**Prompt**
Take the data below and copy exactly the lines starting at the one with "Akreditasi Prodi Akfar Yamasi Tahun 2014-2019" and finishing at the one with "Sertifikat Akreditasi Prodi 2024", both included.

Dataset entries
^^^^^^^^^^^^^^^^
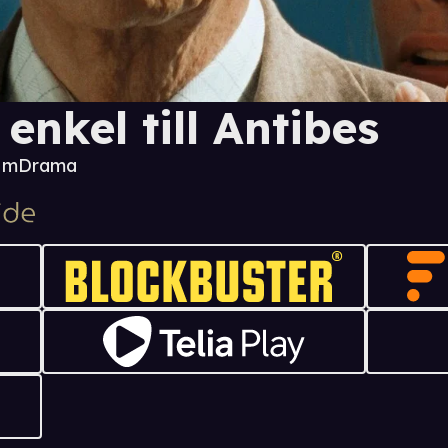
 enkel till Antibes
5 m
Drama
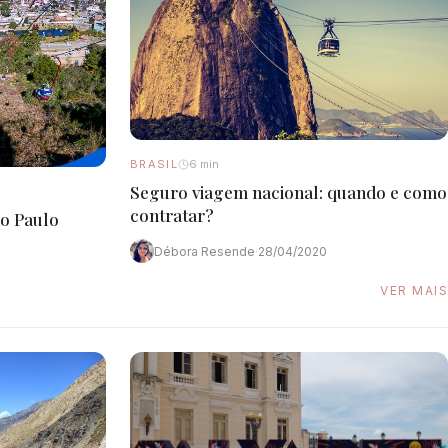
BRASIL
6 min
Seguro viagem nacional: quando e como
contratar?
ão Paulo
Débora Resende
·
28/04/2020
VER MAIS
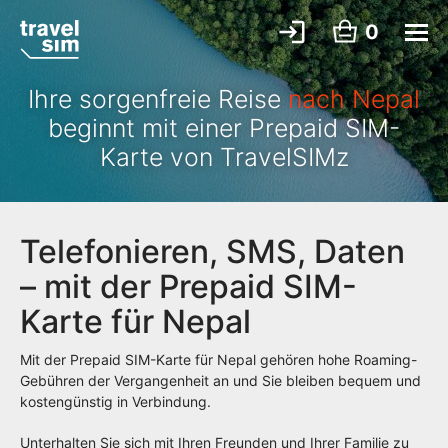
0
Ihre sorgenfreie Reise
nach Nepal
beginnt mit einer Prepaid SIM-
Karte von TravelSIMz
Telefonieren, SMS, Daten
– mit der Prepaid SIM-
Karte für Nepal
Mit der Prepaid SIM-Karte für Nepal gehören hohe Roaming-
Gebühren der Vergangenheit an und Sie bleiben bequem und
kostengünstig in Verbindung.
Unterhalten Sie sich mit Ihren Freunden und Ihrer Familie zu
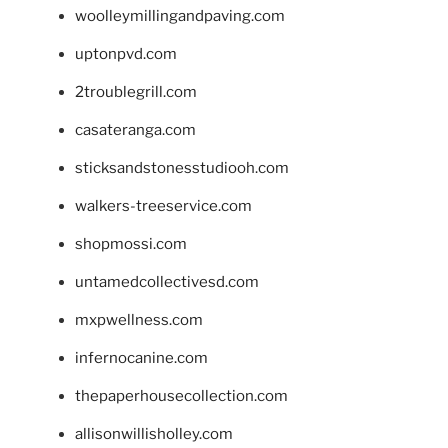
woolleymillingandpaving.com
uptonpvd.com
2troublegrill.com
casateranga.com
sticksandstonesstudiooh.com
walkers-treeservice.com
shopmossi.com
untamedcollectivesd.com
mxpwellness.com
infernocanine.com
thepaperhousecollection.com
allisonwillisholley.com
^^^^^^^^^^^^^^^^
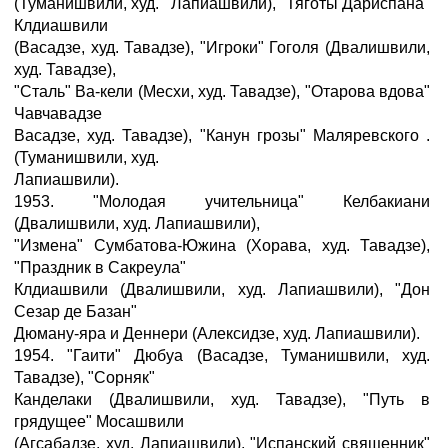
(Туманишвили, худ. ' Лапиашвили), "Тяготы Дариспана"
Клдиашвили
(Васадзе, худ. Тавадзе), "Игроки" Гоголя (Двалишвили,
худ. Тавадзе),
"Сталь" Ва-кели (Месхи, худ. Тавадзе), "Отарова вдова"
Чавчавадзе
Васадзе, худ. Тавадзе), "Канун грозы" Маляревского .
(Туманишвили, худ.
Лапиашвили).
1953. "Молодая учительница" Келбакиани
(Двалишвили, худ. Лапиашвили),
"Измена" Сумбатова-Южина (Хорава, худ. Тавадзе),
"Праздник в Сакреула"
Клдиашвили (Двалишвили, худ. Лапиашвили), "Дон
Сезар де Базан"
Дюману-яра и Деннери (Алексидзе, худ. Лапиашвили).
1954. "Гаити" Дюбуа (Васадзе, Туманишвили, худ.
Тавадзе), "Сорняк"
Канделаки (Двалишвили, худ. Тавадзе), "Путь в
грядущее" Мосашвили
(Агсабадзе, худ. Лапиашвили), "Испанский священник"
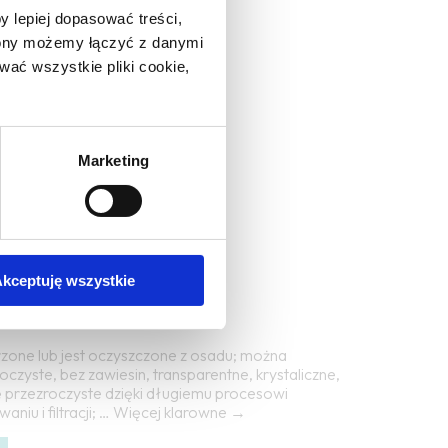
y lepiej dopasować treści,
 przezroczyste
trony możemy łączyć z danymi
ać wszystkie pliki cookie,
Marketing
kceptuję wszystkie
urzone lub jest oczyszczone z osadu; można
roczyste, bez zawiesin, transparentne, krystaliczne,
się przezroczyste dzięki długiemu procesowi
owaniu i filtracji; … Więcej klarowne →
^^^^^^^^^^^^^^^^
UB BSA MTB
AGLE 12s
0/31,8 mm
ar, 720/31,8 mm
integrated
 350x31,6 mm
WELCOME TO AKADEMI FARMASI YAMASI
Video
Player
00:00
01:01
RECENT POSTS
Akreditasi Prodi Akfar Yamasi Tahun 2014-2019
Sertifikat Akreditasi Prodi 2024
^^^^^^^^^^^^^^^^
**Exercise answer**
Akreditasi Prodi Akfar Yamasi Tahun 2014-2019
Sertifikat Akreditasi Prodi 2024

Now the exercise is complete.